■ Task brief: Would you copy out exactly the lines of the listing below, beginning with the one that contains "Affichage : 1 - 1 sur 1 RÉSULTATS" and ending with the last?

■ Source data:
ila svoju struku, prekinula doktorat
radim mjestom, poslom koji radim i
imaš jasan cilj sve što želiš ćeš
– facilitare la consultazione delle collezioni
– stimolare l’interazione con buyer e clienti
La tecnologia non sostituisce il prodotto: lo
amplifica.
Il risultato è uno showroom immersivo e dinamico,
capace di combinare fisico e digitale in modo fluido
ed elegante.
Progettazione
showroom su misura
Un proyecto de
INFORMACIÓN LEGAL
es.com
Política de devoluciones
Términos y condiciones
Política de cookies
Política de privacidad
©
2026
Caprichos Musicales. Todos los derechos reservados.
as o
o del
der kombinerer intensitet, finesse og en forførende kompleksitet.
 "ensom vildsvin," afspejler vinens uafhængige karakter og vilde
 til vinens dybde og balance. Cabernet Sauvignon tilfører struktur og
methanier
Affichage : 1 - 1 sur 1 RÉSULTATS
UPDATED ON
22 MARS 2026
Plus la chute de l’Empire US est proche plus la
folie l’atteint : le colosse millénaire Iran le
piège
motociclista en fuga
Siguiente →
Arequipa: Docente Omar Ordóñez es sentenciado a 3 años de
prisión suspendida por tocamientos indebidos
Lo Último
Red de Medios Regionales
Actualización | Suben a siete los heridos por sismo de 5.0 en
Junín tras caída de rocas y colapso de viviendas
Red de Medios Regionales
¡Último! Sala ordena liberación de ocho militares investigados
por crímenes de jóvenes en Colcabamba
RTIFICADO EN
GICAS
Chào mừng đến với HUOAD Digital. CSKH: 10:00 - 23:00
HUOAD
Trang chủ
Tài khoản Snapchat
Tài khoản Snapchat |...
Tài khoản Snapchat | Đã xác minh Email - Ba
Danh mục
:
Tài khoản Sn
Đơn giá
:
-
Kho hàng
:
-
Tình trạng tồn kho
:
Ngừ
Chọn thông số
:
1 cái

■ The completed task:
Affichage : 1 - 1 sur 1 RÉSULTATS
UPDATED ON
22 MARS 2026
Plus la chute de l’Empire US est proche plus la
folie l’atteint : le colosse millénaire Iran le
piège
motociclista en fuga
Siguiente →
Arequipa: Docente Omar Ordóñez es sentenciado a 3 años de
prisión suspendida por tocamientos indebidos
Lo Último
Red de Medios Regionales
Actualización | Suben a siete los heridos por sismo de 5.0 en
Junín tras caída de rocas y colapso de viviendas
Red de Medios Regionales
¡Último! Sala ordena liberación de ocho militares investigados
por crímenes de jóvenes en Colcabamba
RTIFICADO EN
GICAS
Chào mừng đến với HUOAD Digital. CSKH: 10:00 - 23:00
HUOAD
Trang chủ
Tài khoản Snapchat
Tài khoản Snapchat |...
Tài khoản Snapchat | Đã xác minh Email - Ba
Danh mục
:
Tài khoản Sn
Đơn giá
:
-
Kho hàng
:
-
Tình trạng tồn kho
:
Ngừ
Chọn thông số
:
1 cái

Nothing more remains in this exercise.